WORK TASK: Please repeat the records word for word and skip the pictures.

[Collected data]
------

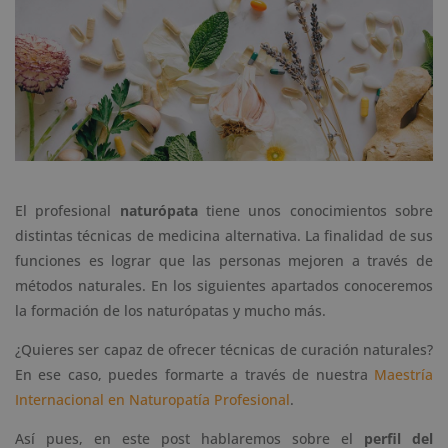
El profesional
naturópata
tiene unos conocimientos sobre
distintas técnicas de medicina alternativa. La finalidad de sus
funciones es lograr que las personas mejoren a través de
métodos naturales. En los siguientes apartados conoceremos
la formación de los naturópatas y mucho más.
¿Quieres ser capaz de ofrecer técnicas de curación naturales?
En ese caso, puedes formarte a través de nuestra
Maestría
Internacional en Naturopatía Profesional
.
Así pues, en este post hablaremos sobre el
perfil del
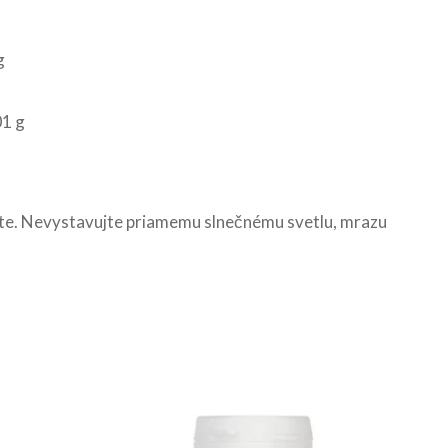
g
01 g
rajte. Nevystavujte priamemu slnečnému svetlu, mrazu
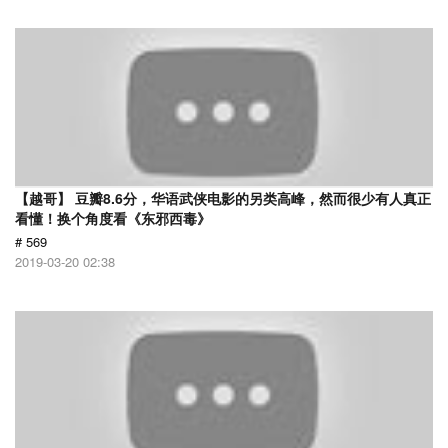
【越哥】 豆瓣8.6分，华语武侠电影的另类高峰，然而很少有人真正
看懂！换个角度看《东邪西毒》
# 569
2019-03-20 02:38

------

TASK RESULT:
El profesional
naturópata
tiene unos conocimientos sobre
distintas técnicas de medicina alternativa. La finalidad de sus
funciones es lograr que las personas mejoren a través de
métodos naturales. En los siguientes apartados conoceremos
la formación de los naturópatas y mucho más.
¿Quieres ser capaz de ofrecer técnicas de curación naturales?
En ese caso, puedes formarte a través de nuestra
Maestría
Internacional en Naturopatía Profesional
.
Así pues, en este post hablaremos sobre el
perfil del
g
01 g
rajte. Nevystavujte priamemu slnečnému svetlu, mrazu
【越哥】 豆瓣8.6分，华语武侠电影的另类高峰，然而很少有人真正
看懂！换个角度看《东邪西毒》
# 569
2019-03-20 02:38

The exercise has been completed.